▸ **Work request**:
What you return should match the material below line for line, except that no image appears in it.

---------- Material provided ----------

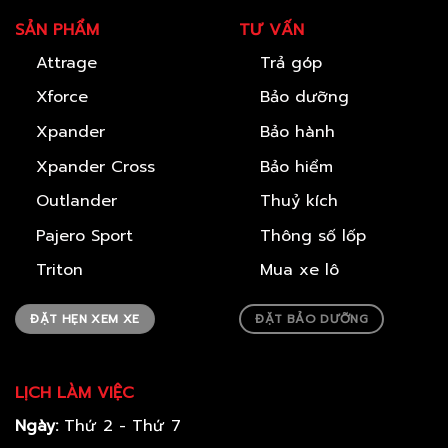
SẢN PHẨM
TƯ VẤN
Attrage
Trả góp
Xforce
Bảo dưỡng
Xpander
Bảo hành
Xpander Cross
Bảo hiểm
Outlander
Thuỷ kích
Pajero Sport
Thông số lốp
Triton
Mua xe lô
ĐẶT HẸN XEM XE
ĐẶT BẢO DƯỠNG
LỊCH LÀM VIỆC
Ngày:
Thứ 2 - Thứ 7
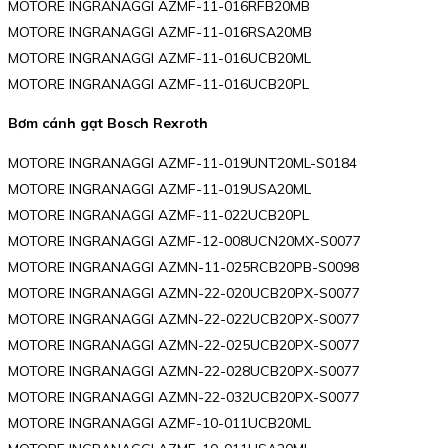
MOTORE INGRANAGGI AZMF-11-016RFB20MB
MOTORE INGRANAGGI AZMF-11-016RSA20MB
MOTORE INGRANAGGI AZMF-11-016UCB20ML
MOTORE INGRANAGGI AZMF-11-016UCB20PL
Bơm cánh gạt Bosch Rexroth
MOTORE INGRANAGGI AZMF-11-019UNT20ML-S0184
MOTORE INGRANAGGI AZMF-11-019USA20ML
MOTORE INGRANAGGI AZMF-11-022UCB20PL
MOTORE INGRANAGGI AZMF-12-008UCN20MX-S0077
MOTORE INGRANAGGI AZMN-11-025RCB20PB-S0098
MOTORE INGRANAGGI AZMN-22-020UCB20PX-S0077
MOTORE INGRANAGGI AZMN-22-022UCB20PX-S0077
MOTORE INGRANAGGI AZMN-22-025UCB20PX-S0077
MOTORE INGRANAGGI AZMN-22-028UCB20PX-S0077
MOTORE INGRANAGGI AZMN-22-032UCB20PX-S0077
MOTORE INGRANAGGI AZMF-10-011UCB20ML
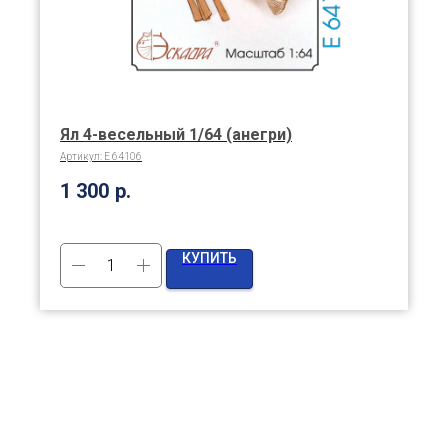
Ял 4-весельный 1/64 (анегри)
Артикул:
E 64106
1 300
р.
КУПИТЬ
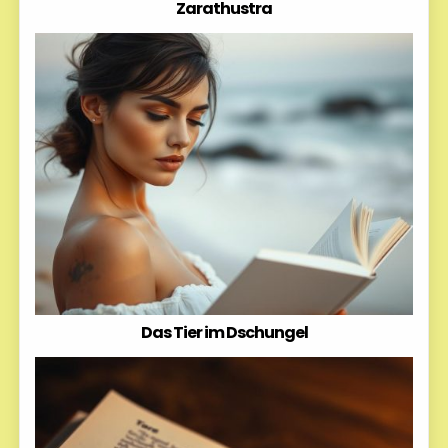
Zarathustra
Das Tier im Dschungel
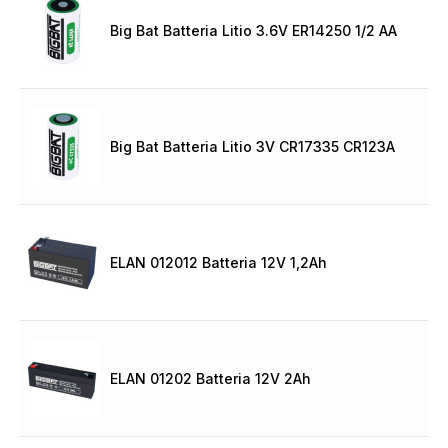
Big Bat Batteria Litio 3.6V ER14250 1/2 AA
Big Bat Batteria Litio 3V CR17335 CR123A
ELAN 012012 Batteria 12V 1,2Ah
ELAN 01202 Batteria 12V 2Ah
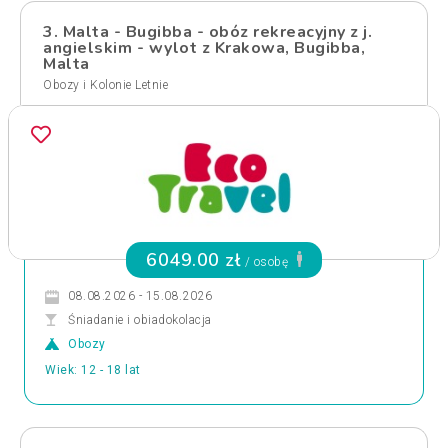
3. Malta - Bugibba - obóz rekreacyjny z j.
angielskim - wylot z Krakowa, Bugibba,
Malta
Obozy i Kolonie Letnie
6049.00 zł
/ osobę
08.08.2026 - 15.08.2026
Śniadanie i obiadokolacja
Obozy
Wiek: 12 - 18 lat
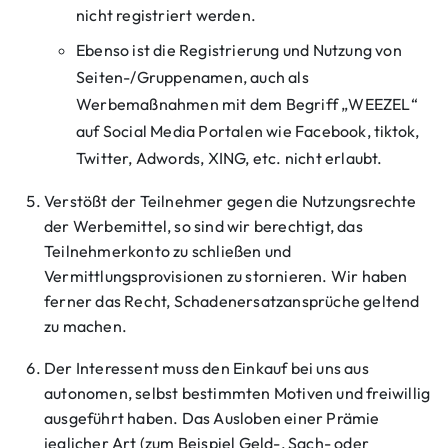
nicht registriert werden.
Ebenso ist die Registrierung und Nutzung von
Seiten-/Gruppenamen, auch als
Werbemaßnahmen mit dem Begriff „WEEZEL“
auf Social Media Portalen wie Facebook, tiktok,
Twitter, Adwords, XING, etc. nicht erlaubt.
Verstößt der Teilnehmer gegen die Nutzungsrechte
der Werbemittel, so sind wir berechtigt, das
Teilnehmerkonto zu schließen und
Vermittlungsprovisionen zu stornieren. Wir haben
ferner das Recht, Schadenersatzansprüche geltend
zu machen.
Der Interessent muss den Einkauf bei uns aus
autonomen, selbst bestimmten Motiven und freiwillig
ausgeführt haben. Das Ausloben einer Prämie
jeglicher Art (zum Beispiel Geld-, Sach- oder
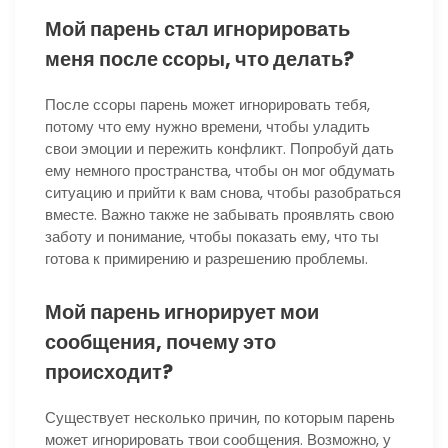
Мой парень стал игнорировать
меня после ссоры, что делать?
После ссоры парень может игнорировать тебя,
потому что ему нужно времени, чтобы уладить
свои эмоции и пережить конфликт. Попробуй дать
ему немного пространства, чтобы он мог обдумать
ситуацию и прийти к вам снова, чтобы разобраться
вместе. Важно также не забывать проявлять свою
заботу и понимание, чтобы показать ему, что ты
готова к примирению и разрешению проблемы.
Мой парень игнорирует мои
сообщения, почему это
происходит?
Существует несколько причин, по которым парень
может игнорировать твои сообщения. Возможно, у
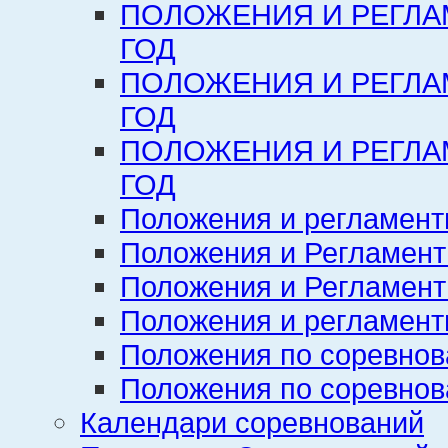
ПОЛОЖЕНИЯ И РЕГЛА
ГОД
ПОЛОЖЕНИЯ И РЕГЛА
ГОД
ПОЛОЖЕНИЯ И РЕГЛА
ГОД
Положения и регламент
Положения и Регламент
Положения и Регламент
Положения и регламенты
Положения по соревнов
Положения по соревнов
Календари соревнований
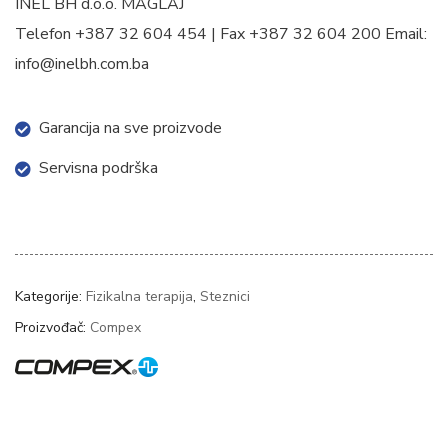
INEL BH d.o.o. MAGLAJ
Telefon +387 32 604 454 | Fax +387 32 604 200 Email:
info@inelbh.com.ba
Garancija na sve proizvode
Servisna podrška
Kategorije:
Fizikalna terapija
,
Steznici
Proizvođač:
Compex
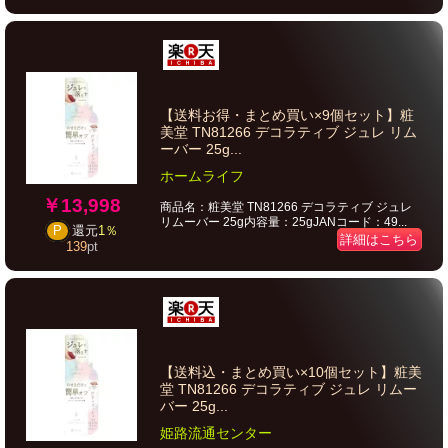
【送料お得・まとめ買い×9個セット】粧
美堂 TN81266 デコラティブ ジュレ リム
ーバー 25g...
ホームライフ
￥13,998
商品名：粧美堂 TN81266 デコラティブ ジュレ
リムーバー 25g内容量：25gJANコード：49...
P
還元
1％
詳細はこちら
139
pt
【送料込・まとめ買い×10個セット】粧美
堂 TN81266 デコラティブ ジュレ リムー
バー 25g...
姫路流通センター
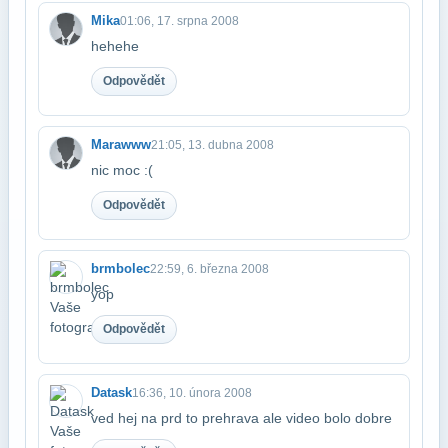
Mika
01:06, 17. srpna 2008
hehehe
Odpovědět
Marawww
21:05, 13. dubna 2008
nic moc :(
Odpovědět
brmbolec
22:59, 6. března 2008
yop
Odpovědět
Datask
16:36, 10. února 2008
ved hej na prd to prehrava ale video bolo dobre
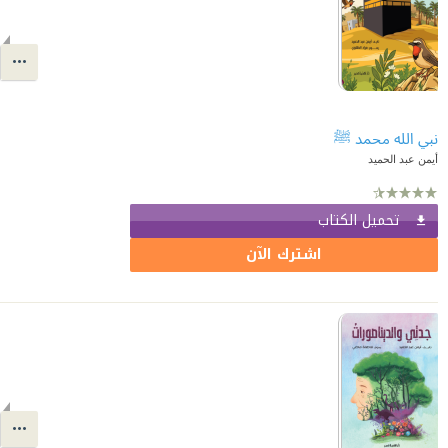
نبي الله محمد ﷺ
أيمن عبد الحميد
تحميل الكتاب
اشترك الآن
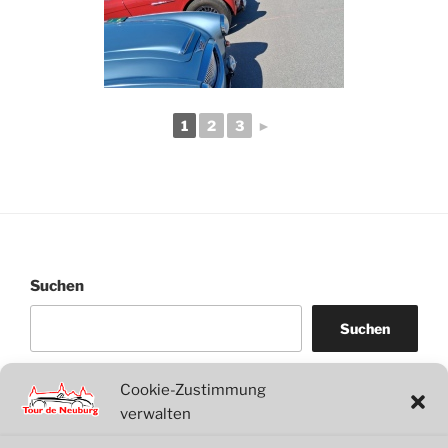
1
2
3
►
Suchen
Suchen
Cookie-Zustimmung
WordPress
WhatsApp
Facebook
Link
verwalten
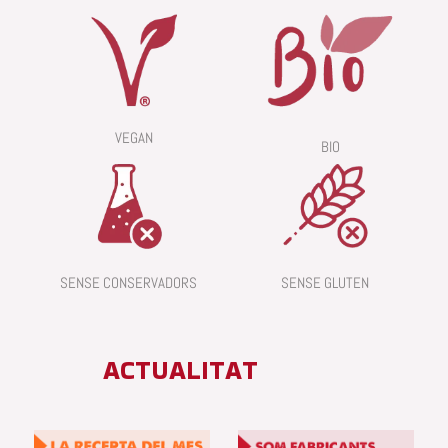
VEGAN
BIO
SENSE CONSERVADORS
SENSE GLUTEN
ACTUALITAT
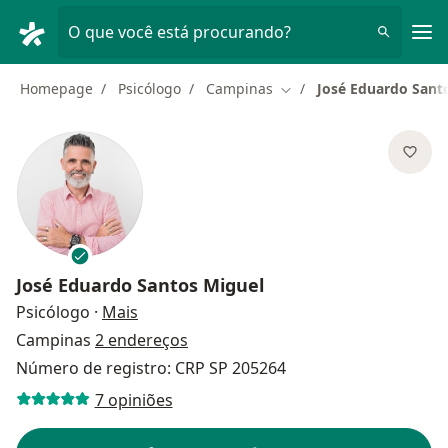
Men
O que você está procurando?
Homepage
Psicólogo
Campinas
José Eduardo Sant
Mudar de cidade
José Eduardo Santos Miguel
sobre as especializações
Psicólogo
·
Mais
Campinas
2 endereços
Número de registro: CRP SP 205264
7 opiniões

----------

▸ **Response for this exercise**:
SẢN PHẨM
TƯ VẤN
Attrage
Trả góp
Xforce
Bảo dưỡng
Xpander
Bảo hành
Xpander Cross
Bảo hiểm
Outlander
Thuỷ kích
Pajero Sport
Thông số lốp
Triton
Mua xe lô
ĐẶT HẸN XEM XE
ĐẶT BẢO DƯỠNG
LỊCH LÀM VIỆC
Ngày:
Thứ 2 - Thứ 7
MOTORE INGRANAGGI AZMF-11-016RFB20MB
MOTORE INGRANAGGI AZMF-11-016RSA20MB
MOTORE INGRANAGGI AZMF-11-016UCB20ML
MOTORE INGRANAGGI AZMF-11-016UCB20PL
Bơm cánh gạt Bosch Rexroth
MOTORE INGRANAGGI AZMF-11-019UNT20ML-S0184
MOTORE INGRANAGGI AZMF-11-019USA20ML
MOTORE INGRANAGGI AZMF-11-022UCB20PL
MOTORE INGRANAGGI AZMF-12-008UCN20MX-S0077
MOTORE INGRANAGGI AZMN-11-025RCB20PB-S0098
MOTORE INGRANAGGI AZMN-22-020UCB20PX-S0077
MOTORE INGRANAGGI AZMN-22-022UCB20PX-S0077
MOTORE INGRANAGGI AZMN-22-025UCB20PX-S0077
MOTORE INGRANAGGI AZMN-22-028UCB20PX-S0077
MOTORE INGRANAGGI AZMN-22-032UCB20PX-S0077
MOTORE INGRANAGGI AZMF-10-011UCB20ML
Ял 4-весельный 1/64 (анегри)
Артикул:
E 64106
1 300
р.
КУПИТЬ
Zarathustra
Das Tier im Dschungel
Big Bat Batteria Litio 3.6V ER14250 1/2 AA
Big Bat Batteria Litio 3V CR17335 CR123A
ELAN 012012 Batteria 12V 1,2Ah
ELAN 01202 Batteria 12V 2Ah
3. Malta - Bugibba - obóz rekreacyjny z j.
angielskim - wylot z Krakowa, Bugibba,
Malta
Obozy i Kolonie Letnie
6049.00 zł
/ osobę
08.08.2026 - 15.08.2026
Śniadanie i obiadokolacja
Obozy
Wiek: 12 - 18 lat
nicht registriert werden.
Ebenso ist die Registrierung und Nutzung von
Seiten-/Gruppenamen, auch als
Werbemaßnahmen mit dem Begriff „WEEZEL“
auf Social Media Portalen wie Facebook, tiktok,
Twitter, Adwords, XING, etc. nicht erlaubt.
Verstößt der Teilnehmer gegen die Nutzungsrechte
der Werbemittel, so sind wir berechtigt, das
Teilnehmerkonto zu schließen und
Vermittlungsprovisionen zu stornieren. Wir haben
ferner das Recht, Schadenersatzansprüche geltend
zu machen.
Der Interessent muss den Einkauf bei uns aus
autonomen, selbst bestimmten Motiven und freiwillig
ausgeführt haben. Das Ausloben einer Prämie
jeglicher Art (zum Beispiel Geld-, Sach- oder
Мой парень стал игнорировать
меня после ссоры, что делать?
После ссоры парень может игнорировать тебя,
потому что ему нужно времени, чтобы уладить
свои эмоции и пережить конфликт. Попробуй дать
ему немного пространства, чтобы он мог обдумать
ситуацию и прийти к вам снова, чтобы разобраться
вместе. Важно также не забывать проявлять свою
заботу и понимание, чтобы показать ему, что ты
готова к примирению и разрешению проблемы.
Мой парень игнорирует мои
сообщения, почему это
происходит?
Существует несколько причин, по которым парень
может игнорировать твои сообщения. Возможно, у
ПОЛОЖЕНИЯ И РЕГЛА
ГОД
ПОЛОЖЕНИЯ И РЕГЛА
ГОД
ПОЛОЖЕНИЯ И РЕГЛА
ГОД
Положения и регламент
Положения и Регламент
Положения и Регламент
Положения и регламенты
Положения по соревнов
Положения по соревнов
Календари соревнований
INEL BH d.o.o. MAGLAJ
Telefon +387 32 604 454 | Fax +387 32 604 200 Email:
info@inelbh.com.ba
Garancija na sve proizvode
Servisna podrška
Kategorije:
Fizikalna terapija
,
Steznici
Proizvođač:
Compex
【送料お得・まとめ買い×9個セット】粧
美堂 TN81266 デコラティブ ジュレ リム
ーバー 25g...
ホームライフ
￥13,998
商品名：粧美堂 TN81266 デコラティブ ジュレ
リムーバー 25g内容量：25gJANコード：49...
P
還元
1％
詳細はこちら
139
pt
【送料込・まとめ買い×10個セット】粧美
堂 TN81266 デコラティブ ジュレ リムー
バー 25g...
姫路流通センター
Mika
01:06, 17. srpna 2008
hehehe
Odpovědět
Marawww
21:05, 13. dubna 2008
nic moc :(
Odpovědět
brmbolec
22:59, 6. března 2008
yop
Odpovědět
Datask
16:36, 10. února 2008
ved hej na prd to prehrava ale video bolo dobre
نبي الله محمد ﷺ
أيمن عبد الحميد
تحميل الكتاب
اشترك الآن
1
2
3
►
Suchen
Suchen
Cookie-Zustimmung
WordPress
WhatsApp
Facebook
Link
verwalten
VEGAN
BIO
SENSE CONSERVADORS
SENSE GLUTEN
ACTUALITAT
Men
O que você está procurando?
Homepage
Psicólogo
Campinas
José Eduardo Sant
Mudar de cidade
José Eduardo Santos Miguel
sobre as especializações
Psicólogo
·
Mais
Campinas
2 endereços
Número de registro: CRP SP 205264
7 opiniões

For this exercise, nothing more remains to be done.